Use case Temperature Top-p Top-k
Factual Q&A / RAG 0.0–0.3 0.3–0.5 10–20
Code generation 0.0–0.2 0.1–0.3 5–15
Chatbots 0.5–0.7 0.8–0.9 40–60
Creative writing 0.8–1.2 0.9–0.95 50–100
Brainstorming 1.0–1.5 0.95–1.0 80–100

In practice, you typically set either top-p or top-k, not both — using both stacks the constraints. Most production LLM APIs default to temperature=1.0, top_p=1.0 (no restriction), and you tune from there.

Working Code

pip install transformers torch
from transformers import GPT2Tokenizer, GPT2LMHeadModel

model_name = "gpt2"
tokenizer = GPT2Tokenizer.from_pretrained(model_name)
model = GPT2LMHeadModel.from_pretrained(model_name)

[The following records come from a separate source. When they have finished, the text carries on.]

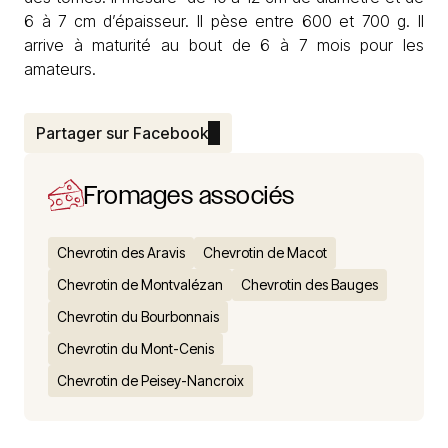
6 à 7 cm d’épaisseur. Il pèse entre 600 et 700 g. Il
arrive à maturité au bout de 6 à 7 mois pour les
amateurs.
Partager sur Facebook
Fromages associés
Chevrotin des Aravis
Chevrotin de Macot
Chevrotin de Montvalézan
Chevrotin des Bauges
Chevrotin du Bourbonnais
Chevrotin du Mont-Cenis
Chevrotin de Peisey-Nancroix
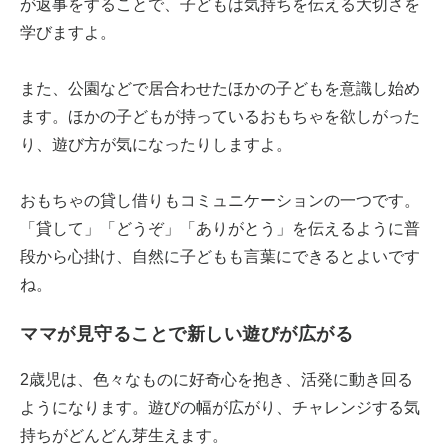
が返事をすることで、子どもは気持ちを伝える大切さを
学びますよ。
また、公園などで居合わせたほかの子どもを意識し始め
ます。ほかの子どもが持っているおもちゃを欲しがった
り、遊び方が気になったりしますよ。
おもちゃの貸し借りもコミュニケーションの一つです。
「貸して」「どうぞ」「ありがとう」を伝えるように普
段から心掛け、自然に子どもも言葉にできるとよいです
ね。
ママが見守ることで新しい遊びが広がる
2歳児は、色々なものに好奇心を抱き、活発に動き回る
ようになります。遊びの幅が広がり、チャレンジする気
持ちがどんどん芽生えます。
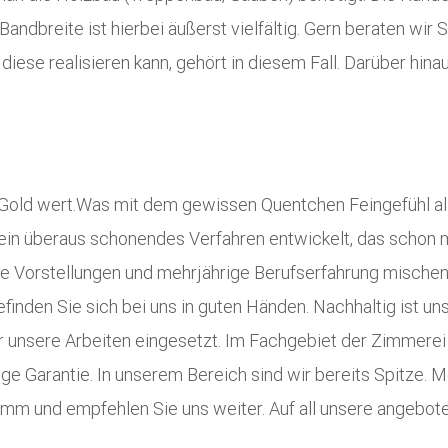
ndbreite ist hierbei äußerst vielfältig. Gern beraten wir 
iese realisieren kann, gehört in diesem Fall. Darüber hina
Gold wert.Was mit dem gewissen Quentchen Feingefühl alle
in überaus schonendes Verfahren entwickelt, das schon m
 Vorstellungen und mehrjährige Berufserfahrung mischen 
den Sie sich bei uns in guten Händen. Nachhaltig ist un
ür unsere Arbeiten eingesetzt. Im Fachgebiet der Zimmerei 
ige Garantie. In unserem Bereich sind wir bereits Spitze
mm und empfehlen Sie uns weiter. Auf all unsere angebote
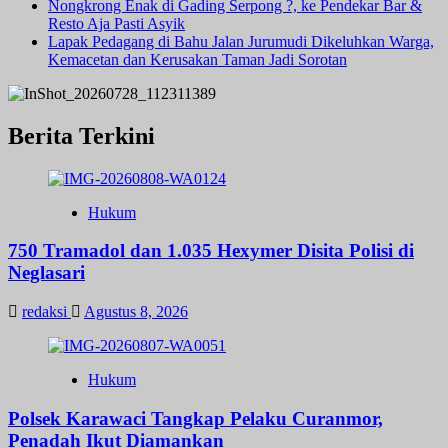
Nongkrong Enak di Gading Serpong ?, ke Pendekar Bar &
Resto Aja Pasti Asyik
Lapak Pedagang di Bahu Jalan Jurumudi Dikeluhkan Warga,
Kemacetan dan Kerusakan Taman Jadi Sorotan
Berita Terkini
Hukum
750 Tramadol dan 1.035 Hexymer Disita Polisi di
Neglasari
redaksi
Agustus 8, 2026
Hukum
Polsek Karawaci Tangkap Pelaku Curanmor,
Penadah Ikut Diamankan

prompt_text = "Once upon a time, in a land far, far away,"
input_ids = tokenizer.encode(prompt_text, return_tensors="pt")

temperature = 0.7   # higher = more creative
top_p = 0.9         # nucleus sampling threshold
top_k = 50          # limit to top-k tokens

output = model.generate(
    input_ids,
    max_length=150,
    temperature=temperature,
    top_p=top_p,
    top_k=top_k,
    num_return_sequences=1,
    no_repeat_ngram_size=2,
    pad_token_id=tokenizer.eos_token_id
)

generated_text = tokenizer.decode(output[0], skip_special_tokens=True)
print(generated_text)

Try changing temperature between 0.2 and 1.5, or set top_k=5 vs top_k=100, and watch how the output character changes. The parameters interact — experiment with one at a time before combining them.